CRA publishes Doeckel and Grundman on “Security and the Commons: A Segmentation of Assets by Function”

1 July 2010 • 0 Comments

How should the aerospace and defense industry think strategically about the attention now being focused on securing “the Commons”? The prevailing conceptions of this problem are associated with two distinct customer perspectives, neither of which is well suited to informing strong business strategies. From the perspective of armed forces, the problem is about assuring access through “ungoverned spaces” as they may manifest themselves in the mostly familiar operating domains of sea, air, land, space, and cyberspace. From the perspective of homeland defense, the problem of securing the Commons is primarily about protecting the national infrastructure of industrial production, commercial services, agriculture, healthcare, and public safety thought to be critical to the functioning of the economy. While articulating real and novel challenges, conceptions focused on domain access and the regulation of infrastructure assets have done little for the A&D industry to illuminate new approaches to gaining competitive advantage in this adjacent space. Consequently, neither of these perspectives on securing the Commons has inspired especially coherent business response to the imperatives of securing the Commons.
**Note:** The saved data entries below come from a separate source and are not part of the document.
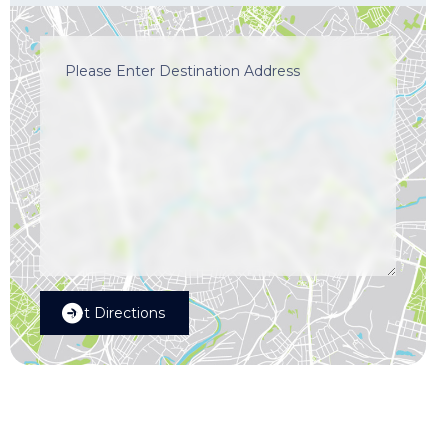
Get Directions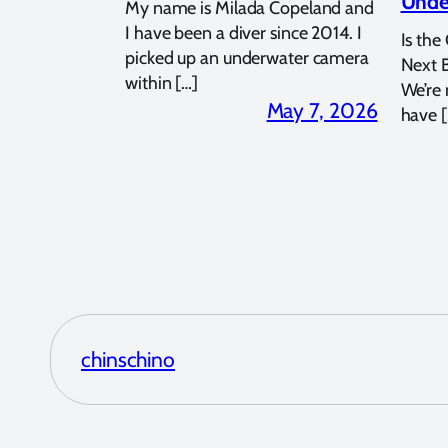
Unde
My name is Milada Copeland and
I have been a diver since 2014. I
Is the
picked up an underwater camera
Next 
within […]
We’re
May 7, 2026
have [
chinschino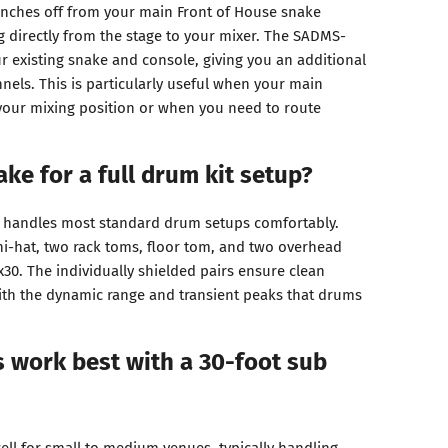
anches off from your main Front of House snake
g directly from the stage to your mixer. The SADMS-
 existing snake and console, giving you an additional
nnels. This is particularly useful when your main
your mixing position or when you need to route
ake for a full drum kit setup?
y handles most standard drum setups comfortably.
 hi-hat, two rack toms, floor tom, and two overhead
0. The individually shielded pairs ensure clean
ith the dynamic range and transient peaks that drums
 work best with a 30-foot sub
ell for small to medium venues, typically handling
A more powerful framework for such business strategies focuses on the assets associated with the Commons and takes stock of the particular functions that invest in these assets a “common” value. The interactive graphic featured in this issue of CRA’s Closer Look presents an illustrative array of these assets organized into a framework of technological functions. Each cell in this matrix characterizes a class of assets that is distinguished by its primary object—matter, energy, or information—and the action it takes with respect to that object—to process, transport, or store. Each combination of object and action suggests a distinctive function which the corresponding assets play in relation to an entire system. And it is the functional significance of these assets that opens a conceptual door to insights about successful business strategies for addressing customer needs to secure the Commons.

Seen in this framework, the customer needs associated with securing the Commons are more tractable to analysis of customer demand and the formulation of supplier responses. For example, in the context of how these assets create common value, the size and pace of customer demand can begin to be appraised by evaluating the risks and consequences of events that may impair the security of these assets—events of the sort that animate the interactive graphic. Moreover, the organization of Commons assets by this scheme also suggests patterns of customer needs that may form the foundation for a coherent business strategy. For example, a competitive strategy could be organized around the assets associated with a single function, like securing energy-storage assets, or some other combination of functions that may be amenable either to a common operational approach (e.g., protecting fixed assets, arteries, information) or to a distinct technological solution (e.g., biometrics, remote sensing, data processing).